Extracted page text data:
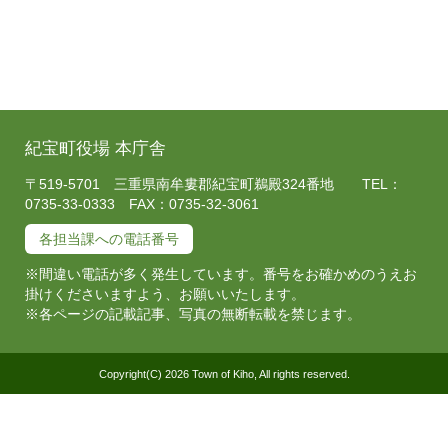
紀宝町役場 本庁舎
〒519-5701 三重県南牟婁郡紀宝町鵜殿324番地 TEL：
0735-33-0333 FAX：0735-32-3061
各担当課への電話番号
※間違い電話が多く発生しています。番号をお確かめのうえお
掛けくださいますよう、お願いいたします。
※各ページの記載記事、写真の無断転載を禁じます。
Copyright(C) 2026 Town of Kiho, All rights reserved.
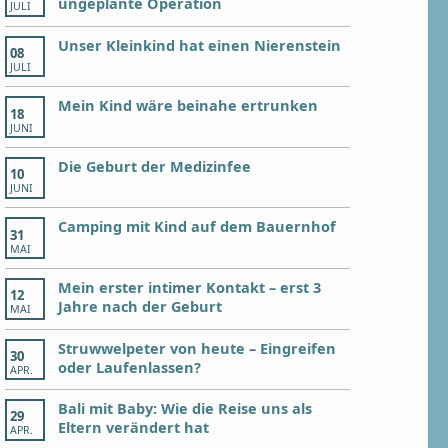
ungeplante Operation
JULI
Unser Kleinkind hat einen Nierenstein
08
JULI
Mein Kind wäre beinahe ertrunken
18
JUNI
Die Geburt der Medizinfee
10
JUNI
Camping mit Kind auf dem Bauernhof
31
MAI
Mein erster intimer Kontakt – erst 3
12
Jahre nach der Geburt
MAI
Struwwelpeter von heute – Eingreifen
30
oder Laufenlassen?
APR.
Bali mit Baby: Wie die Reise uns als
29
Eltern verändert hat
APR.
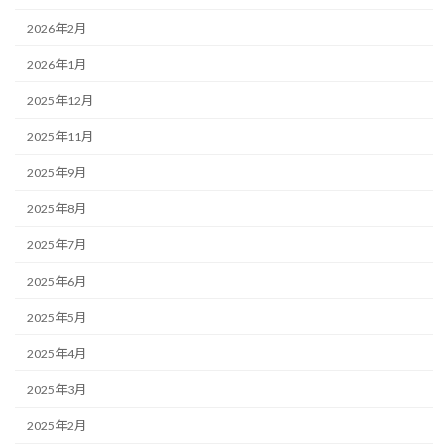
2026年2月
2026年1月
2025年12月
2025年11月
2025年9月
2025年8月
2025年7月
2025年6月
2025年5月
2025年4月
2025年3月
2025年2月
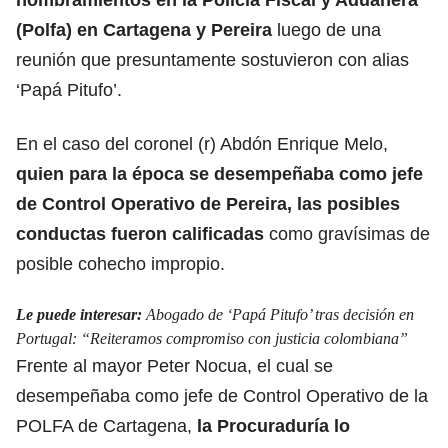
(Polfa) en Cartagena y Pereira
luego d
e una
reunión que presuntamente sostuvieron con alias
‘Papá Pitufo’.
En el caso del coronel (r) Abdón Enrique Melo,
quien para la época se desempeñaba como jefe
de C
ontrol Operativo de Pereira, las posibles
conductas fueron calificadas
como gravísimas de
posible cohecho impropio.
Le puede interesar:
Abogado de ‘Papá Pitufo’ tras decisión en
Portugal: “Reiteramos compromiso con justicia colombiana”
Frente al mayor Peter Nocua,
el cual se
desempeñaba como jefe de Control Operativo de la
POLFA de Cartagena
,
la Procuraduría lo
...
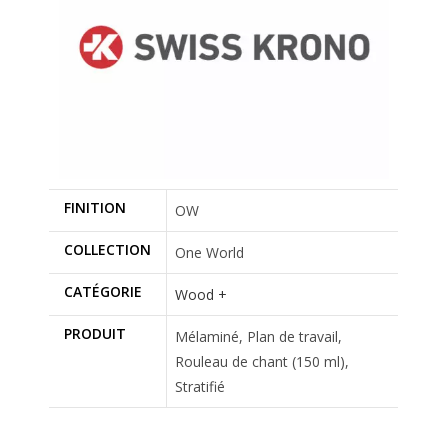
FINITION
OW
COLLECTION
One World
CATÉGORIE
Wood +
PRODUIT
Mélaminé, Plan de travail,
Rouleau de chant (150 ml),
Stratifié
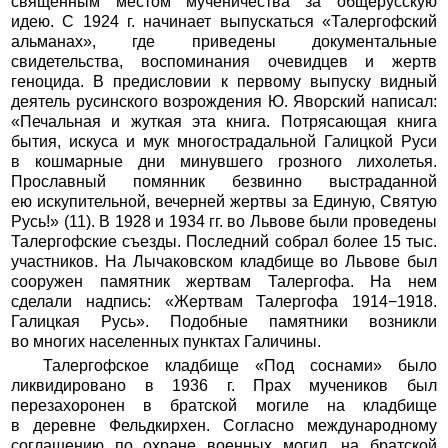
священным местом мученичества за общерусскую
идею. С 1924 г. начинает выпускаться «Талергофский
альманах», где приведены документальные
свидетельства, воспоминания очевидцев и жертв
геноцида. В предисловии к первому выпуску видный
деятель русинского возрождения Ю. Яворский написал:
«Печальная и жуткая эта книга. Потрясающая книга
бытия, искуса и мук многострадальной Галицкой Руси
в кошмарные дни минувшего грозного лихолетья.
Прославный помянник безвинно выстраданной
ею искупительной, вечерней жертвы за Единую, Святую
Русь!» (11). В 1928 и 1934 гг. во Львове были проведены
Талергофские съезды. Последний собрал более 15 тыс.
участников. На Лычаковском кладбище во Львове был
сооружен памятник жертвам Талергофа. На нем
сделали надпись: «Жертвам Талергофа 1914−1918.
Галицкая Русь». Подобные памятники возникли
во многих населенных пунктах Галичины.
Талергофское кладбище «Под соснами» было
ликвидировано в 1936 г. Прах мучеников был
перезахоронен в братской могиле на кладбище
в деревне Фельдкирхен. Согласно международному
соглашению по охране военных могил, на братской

Your task: Once you reach the line with "перезахоронен в братской могиле на кладбище" in the data above, copy it and every line after it exactly, up to and including the line with "соглашению по охране".

Answer to this exercise:
перезахоронен в братской могиле на кладбище
в деревне Фельдкирхен. Согласно международному
соглашению по охране военных могил, на братской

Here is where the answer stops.